- **Records drawn from a dataset**
================

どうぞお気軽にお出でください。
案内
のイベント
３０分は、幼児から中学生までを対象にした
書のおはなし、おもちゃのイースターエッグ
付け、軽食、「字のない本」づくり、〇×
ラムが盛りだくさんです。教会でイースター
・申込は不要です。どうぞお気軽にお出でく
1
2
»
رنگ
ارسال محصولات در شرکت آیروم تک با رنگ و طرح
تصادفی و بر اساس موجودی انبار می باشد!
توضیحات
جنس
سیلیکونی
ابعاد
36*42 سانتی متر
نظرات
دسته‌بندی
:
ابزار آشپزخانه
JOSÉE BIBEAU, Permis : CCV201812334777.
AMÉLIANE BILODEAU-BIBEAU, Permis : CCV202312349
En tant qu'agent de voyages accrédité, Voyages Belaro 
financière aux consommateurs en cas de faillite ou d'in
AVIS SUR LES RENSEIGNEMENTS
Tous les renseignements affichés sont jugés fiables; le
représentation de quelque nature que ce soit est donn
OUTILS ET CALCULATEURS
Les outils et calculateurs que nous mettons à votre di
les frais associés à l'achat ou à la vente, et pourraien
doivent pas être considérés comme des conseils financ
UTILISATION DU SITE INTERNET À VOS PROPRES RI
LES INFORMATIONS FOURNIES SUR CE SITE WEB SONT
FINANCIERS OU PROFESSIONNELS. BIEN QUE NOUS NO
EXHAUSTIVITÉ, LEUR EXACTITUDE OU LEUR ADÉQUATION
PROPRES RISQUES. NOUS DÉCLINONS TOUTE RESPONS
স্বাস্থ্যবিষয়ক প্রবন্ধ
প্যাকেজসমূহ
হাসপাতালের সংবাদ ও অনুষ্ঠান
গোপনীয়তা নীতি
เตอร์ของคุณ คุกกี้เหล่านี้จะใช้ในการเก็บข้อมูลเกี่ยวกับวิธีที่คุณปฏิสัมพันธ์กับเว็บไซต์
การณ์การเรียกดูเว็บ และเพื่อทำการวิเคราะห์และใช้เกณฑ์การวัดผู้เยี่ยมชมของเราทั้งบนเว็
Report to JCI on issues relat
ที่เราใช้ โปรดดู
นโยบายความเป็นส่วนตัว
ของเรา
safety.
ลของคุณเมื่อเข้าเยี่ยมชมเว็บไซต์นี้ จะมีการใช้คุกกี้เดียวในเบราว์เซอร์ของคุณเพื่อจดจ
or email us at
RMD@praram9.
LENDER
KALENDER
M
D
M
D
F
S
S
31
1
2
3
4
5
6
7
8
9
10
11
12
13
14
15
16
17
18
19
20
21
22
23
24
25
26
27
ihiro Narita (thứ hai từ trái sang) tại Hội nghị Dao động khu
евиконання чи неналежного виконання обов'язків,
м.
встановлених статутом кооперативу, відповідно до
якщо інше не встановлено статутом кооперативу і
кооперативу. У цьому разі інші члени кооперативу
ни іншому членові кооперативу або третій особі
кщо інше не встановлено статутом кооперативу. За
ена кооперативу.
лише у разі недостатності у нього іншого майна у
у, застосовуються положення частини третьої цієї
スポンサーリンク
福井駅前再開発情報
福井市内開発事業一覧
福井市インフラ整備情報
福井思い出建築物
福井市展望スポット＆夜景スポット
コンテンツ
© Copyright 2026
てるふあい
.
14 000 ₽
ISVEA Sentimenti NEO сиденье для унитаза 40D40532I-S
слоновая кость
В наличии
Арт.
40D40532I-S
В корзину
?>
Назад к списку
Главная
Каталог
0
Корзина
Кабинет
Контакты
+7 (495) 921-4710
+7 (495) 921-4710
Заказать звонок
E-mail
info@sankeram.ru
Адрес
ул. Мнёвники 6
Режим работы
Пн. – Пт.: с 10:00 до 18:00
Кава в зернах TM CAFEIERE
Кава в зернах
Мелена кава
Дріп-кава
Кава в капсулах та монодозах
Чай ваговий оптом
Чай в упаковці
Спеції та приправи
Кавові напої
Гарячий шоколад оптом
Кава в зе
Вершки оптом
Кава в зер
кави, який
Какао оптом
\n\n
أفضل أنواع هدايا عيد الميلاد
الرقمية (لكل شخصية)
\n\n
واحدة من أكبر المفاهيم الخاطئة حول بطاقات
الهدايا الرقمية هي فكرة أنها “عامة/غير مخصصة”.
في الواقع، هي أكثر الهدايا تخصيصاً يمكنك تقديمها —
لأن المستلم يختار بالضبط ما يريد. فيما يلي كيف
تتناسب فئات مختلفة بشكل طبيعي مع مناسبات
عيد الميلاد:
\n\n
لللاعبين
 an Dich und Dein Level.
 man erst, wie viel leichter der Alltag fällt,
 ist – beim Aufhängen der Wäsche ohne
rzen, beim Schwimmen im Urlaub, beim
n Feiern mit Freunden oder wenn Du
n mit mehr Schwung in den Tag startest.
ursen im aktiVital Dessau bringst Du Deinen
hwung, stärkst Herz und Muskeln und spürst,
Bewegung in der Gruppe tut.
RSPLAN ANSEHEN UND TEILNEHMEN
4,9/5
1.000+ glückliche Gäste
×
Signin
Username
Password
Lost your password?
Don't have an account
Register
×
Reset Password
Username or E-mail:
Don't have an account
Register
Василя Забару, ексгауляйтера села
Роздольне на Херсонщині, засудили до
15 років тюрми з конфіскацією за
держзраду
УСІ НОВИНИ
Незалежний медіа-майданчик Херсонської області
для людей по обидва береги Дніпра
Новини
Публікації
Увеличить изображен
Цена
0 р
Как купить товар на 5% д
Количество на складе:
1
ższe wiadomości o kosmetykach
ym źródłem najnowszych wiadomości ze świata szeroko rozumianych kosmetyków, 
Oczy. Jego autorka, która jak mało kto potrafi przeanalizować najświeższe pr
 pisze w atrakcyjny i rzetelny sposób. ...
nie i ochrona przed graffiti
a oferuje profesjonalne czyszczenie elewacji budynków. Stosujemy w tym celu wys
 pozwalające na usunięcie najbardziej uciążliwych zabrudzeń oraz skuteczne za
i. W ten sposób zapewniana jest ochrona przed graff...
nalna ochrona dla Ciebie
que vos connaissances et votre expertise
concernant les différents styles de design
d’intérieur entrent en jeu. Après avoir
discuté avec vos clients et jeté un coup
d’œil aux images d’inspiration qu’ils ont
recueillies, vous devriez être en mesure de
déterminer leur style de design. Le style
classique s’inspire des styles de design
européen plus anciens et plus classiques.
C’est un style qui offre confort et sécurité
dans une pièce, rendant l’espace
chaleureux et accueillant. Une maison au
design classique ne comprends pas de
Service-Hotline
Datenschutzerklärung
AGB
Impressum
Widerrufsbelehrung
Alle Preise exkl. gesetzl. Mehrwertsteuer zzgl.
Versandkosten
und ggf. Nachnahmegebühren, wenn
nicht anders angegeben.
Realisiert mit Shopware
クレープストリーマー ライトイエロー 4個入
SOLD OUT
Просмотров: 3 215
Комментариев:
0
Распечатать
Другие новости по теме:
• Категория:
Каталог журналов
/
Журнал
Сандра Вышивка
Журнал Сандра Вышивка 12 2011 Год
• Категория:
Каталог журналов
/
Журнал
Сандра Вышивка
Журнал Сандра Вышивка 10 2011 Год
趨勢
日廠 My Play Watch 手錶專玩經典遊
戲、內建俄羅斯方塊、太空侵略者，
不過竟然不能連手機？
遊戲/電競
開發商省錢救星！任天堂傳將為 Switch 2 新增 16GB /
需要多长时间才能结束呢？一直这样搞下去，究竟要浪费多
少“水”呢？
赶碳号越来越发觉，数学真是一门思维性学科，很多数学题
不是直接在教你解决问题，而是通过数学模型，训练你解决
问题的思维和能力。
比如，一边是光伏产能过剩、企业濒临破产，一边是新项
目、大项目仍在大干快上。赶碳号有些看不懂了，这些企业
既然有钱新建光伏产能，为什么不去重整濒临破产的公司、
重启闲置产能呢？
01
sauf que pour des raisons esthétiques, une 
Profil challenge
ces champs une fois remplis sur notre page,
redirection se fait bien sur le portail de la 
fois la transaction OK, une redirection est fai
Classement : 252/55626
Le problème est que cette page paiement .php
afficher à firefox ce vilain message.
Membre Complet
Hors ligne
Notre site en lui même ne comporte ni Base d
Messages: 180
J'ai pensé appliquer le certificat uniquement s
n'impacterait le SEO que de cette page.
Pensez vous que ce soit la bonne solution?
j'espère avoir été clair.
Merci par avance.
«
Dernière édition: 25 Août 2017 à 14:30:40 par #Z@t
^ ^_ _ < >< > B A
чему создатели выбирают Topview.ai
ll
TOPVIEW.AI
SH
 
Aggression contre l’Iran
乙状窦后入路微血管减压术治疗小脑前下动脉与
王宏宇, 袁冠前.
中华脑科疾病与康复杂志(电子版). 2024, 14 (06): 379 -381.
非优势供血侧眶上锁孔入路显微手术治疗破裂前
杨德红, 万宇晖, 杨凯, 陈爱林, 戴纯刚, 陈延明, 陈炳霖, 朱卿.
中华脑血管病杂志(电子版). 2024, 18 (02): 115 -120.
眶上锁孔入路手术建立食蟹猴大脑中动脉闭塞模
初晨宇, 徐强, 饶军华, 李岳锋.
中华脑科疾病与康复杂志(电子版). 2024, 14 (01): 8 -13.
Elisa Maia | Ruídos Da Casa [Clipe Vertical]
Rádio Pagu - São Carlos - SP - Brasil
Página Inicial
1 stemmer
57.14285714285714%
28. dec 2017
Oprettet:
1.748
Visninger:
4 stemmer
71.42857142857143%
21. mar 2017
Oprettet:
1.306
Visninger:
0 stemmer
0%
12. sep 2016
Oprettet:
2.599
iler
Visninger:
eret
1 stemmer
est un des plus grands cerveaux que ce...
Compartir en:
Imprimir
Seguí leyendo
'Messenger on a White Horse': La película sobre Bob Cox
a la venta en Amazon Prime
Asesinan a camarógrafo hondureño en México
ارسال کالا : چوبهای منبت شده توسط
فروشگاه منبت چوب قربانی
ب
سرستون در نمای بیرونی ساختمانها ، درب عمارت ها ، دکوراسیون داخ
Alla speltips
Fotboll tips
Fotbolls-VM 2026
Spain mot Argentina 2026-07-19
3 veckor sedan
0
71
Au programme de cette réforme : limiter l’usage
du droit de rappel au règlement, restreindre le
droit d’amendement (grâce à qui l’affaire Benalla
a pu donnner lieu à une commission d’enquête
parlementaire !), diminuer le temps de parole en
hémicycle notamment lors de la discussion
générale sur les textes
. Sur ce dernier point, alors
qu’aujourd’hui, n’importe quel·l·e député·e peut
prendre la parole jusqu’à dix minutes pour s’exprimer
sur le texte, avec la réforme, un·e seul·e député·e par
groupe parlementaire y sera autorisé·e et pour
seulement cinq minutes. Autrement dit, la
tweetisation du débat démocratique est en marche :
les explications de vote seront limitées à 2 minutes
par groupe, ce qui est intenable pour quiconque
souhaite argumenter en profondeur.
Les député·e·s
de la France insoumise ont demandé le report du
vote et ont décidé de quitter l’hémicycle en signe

================

Each line in the entries above, starting at the line with "Spain mot Argentina 2026-07-19" and ending at the line with "groupe parlementaire y", is to be printed exactly, and only those lines.

- **Response below**
Spain mot Argentina 2026-07-19
3 veckor sedan
0
71
Au programme de cette réforme : limiter l’usage
du droit de rappel au règlement, restreindre le
droit d’amendement (grâce à qui l’affaire Benalla
a pu donnner lieu à une commission d’enquête
parlementaire !), diminuer le temps de parole en
hémicycle notamment lors de la discussion
générale sur les textes
. Sur ce dernier point, alors
qu’aujourd’hui, n’importe quel·l·e député·e peut
prendre la parole jusqu’à dix minutes pour s’exprimer
sur le texte, avec la réforme, un·e seul·e député·e par
groupe parlementaire y sera autorisé·e et pour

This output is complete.